§ Task details: In the records below, find the line containing "portemonnee.SpecificatiesGeschikt voorBinnen en", then reproduce that line and every one after it to the end, exactly and alone.

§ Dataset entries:
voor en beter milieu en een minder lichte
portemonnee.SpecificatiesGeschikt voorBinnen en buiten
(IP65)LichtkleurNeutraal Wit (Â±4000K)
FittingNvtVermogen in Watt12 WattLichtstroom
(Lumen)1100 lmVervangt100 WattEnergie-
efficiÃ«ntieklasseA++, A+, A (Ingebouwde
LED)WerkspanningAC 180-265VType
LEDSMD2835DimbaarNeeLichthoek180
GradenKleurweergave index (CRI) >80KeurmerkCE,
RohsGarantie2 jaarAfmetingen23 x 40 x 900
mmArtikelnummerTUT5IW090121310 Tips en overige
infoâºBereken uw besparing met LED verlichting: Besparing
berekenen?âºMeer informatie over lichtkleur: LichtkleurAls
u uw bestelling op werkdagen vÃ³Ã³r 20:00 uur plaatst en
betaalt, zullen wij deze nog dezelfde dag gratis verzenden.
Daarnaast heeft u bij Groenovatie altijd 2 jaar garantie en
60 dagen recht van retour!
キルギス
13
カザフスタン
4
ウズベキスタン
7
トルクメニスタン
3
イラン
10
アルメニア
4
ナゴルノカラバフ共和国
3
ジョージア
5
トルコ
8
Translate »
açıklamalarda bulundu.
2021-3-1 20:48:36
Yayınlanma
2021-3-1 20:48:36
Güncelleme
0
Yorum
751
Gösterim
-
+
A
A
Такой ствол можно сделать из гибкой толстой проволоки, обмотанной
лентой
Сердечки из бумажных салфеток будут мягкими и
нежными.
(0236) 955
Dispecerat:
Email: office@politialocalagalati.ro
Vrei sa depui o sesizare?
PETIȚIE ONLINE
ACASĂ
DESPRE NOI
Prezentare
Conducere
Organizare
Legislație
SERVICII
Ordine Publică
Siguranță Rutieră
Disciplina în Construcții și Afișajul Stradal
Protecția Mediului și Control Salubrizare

§ Written solution:
portemonnee.SpecificatiesGeschikt voorBinnen en buiten
(IP65)LichtkleurNeutraal Wit (Â±4000K)
FittingNvtVermogen in Watt12 WattLichtstroom
(Lumen)1100 lmVervangt100 WattEnergie-
efficiÃ«ntieklasseA++, A+, A (Ingebouwde
LED)WerkspanningAC 180-265VType
LEDSMD2835DimbaarNeeLichthoek180
GradenKleurweergave index (CRI) >80KeurmerkCE,
RohsGarantie2 jaarAfmetingen23 x 40 x 900
mmArtikelnummerTUT5IW090121310 Tips en overige
infoâºBereken uw besparing met LED verlichting: Besparing
berekenen?âºMeer informatie over lichtkleur: LichtkleurAls
u uw bestelling op werkdagen vÃ³Ã³r 20:00 uur plaatst en
betaalt, zullen wij deze nog dezelfde dag gratis verzenden.
Daarnaast heeft u bij Groenovatie altijd 2 jaar garantie en
60 dagen recht van retour!
キルギス
13
カザフスタン
4
ウズベキスタン
7
トルクメニスタン
3
イラン
10
アルメニア
4
ナゴルノカラバフ共和国
3
ジョージア
5
トルコ
8
Translate »
açıklamalarda bulundu.
2021-3-1 20:48:36
Yayınlanma
2021-3-1 20:48:36
Güncelleme
0
Yorum
751
Gösterim
-
+
A
A
Такой ствол можно сделать из гибкой толстой проволоки, обмотанной
лентой
Сердечки из бумажных салфеток будут мягкими и
нежными.
(0236) 955
Dispecerat:
Email: office@politialocalagalati.ro
Vrei sa depui o sesizare?
PETIȚIE ONLINE
ACASĂ
DESPRE NOI
Prezentare
Conducere
Organizare
Legislație
SERVICII
Ordine Publică
Siguranță Rutieră
Disciplina în Construcții și Afișajul Stradal
Protecția Mediului și Control Salubrizare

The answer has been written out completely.